A State Channel is in essence a two-way discussion channel between users, or between a user and a service (a machine). Messages take the form of transactions, such as “I want to buy a beer for 3$” or “I want to rent this TV channel for one hour for 5$”. Participants sign each message of the discussion, making the series of transactions impossible to refute later on.
These transactions take place entirely off the blockchain and exclusively between the participants, meaning they are cheap and very fast to execute compared to on-chain payments.
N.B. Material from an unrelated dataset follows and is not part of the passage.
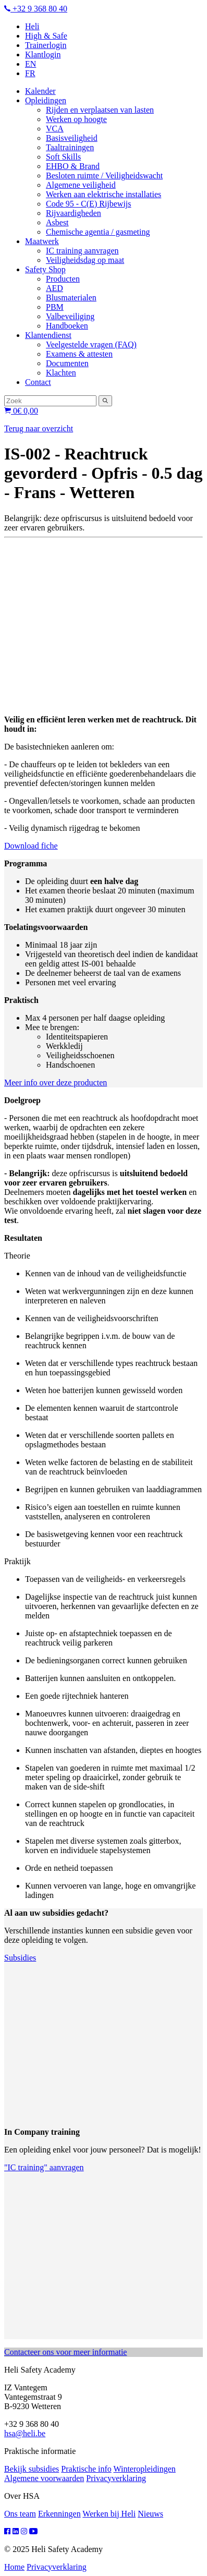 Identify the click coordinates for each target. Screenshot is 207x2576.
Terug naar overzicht (38, 428)
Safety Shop (45, 269)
Because their practical implementation is left to the developer, State Channels can be closed at any predetermined point: after 5 hours, or once the total of transactions has reached 20 dollars, etc. The total amount is then settled, for example by a blockchain-based smart contract. If the transaction chain is contested, the evidence can be sent to a blockchain smart contract ‘judge’ which will be able to automatically validate whether or not the signature of the transactions are valid.
Practical example: as part of our Universal Sharing Network initiative, we need to be able to tally the repeated, frequent consumption of multiple services (door, minibar, phone, tv, etc.) within a single hotel room. And as part of an upcoming extension to our Share&Charge project, we need to be able to tally dozens if not hundreds of micro transactions where an electric vehicle charge itself at traffic lights throughout the day. In both these examples, State Channels make a lot of financial and practical sense.
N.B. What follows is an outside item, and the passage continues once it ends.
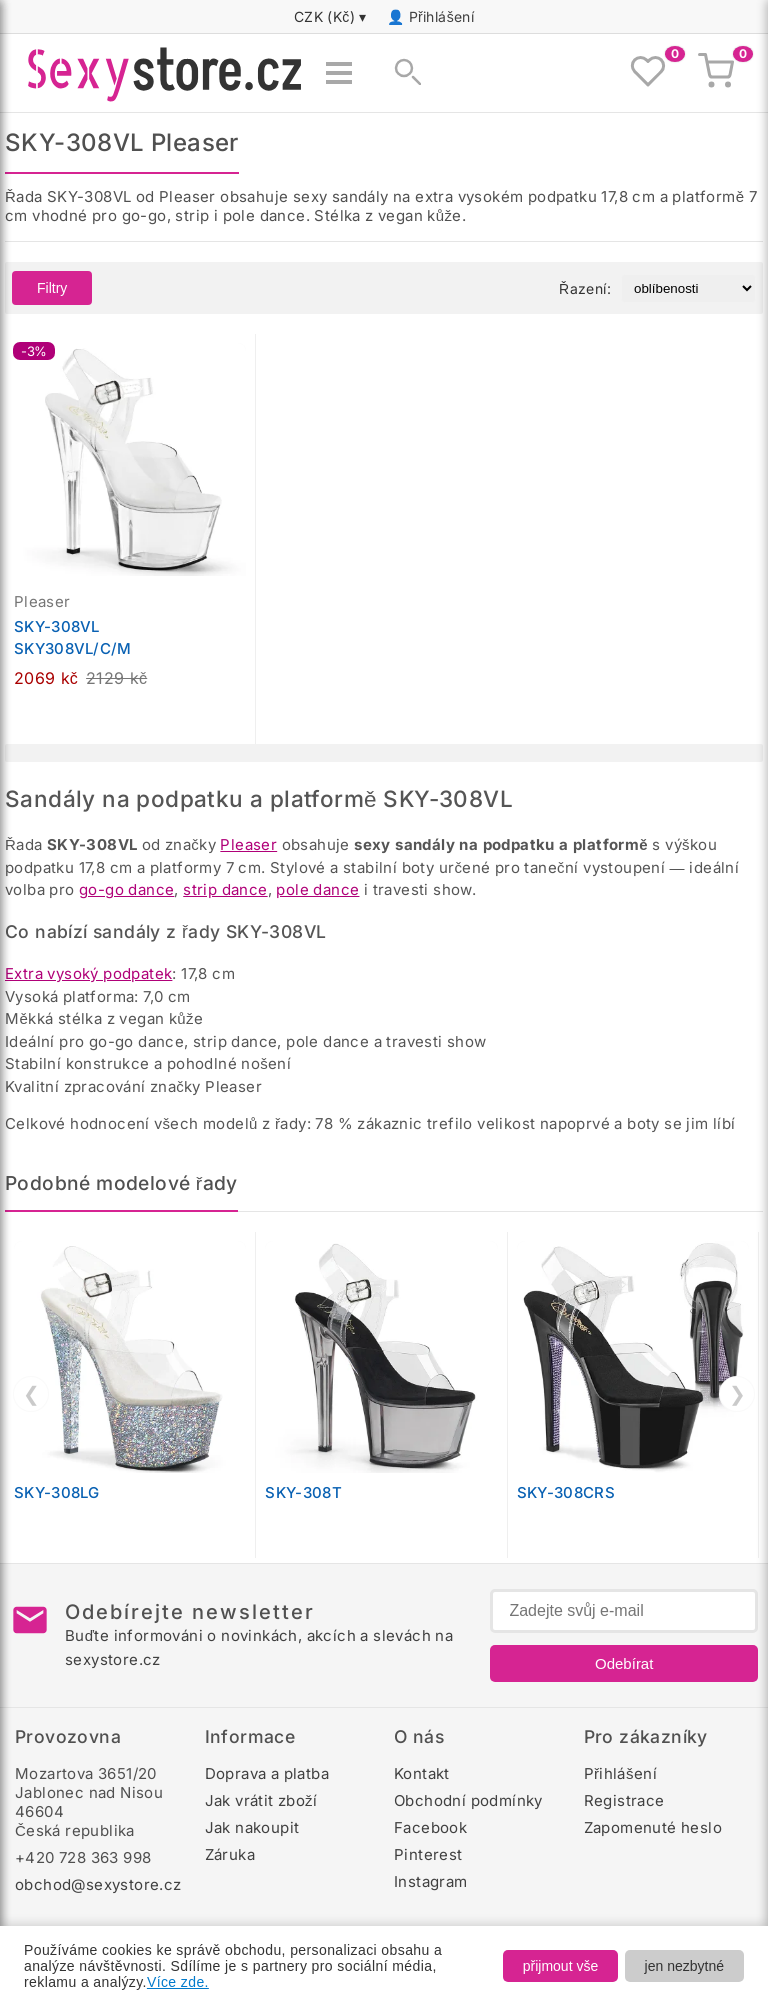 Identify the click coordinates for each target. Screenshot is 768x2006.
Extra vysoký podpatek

If I use a lot of ‘coulds’ and ‘woulds’ in this post, it’s because State Channels are a concept that has been or is being implemented in sometimes completelydifferent ways on many different blockchains. Your mileage can and will vary.
As such, they are more concept than technology and certainly quite prone to become a ‘buzzword’ during 2017. Regardless, they are here to stay: not only do they provide an elegant way to support micropayments, they also help alleviate two of the two main limitations of blockchain technology to date, namely their limited scalability and their lack of support for transactional privacy.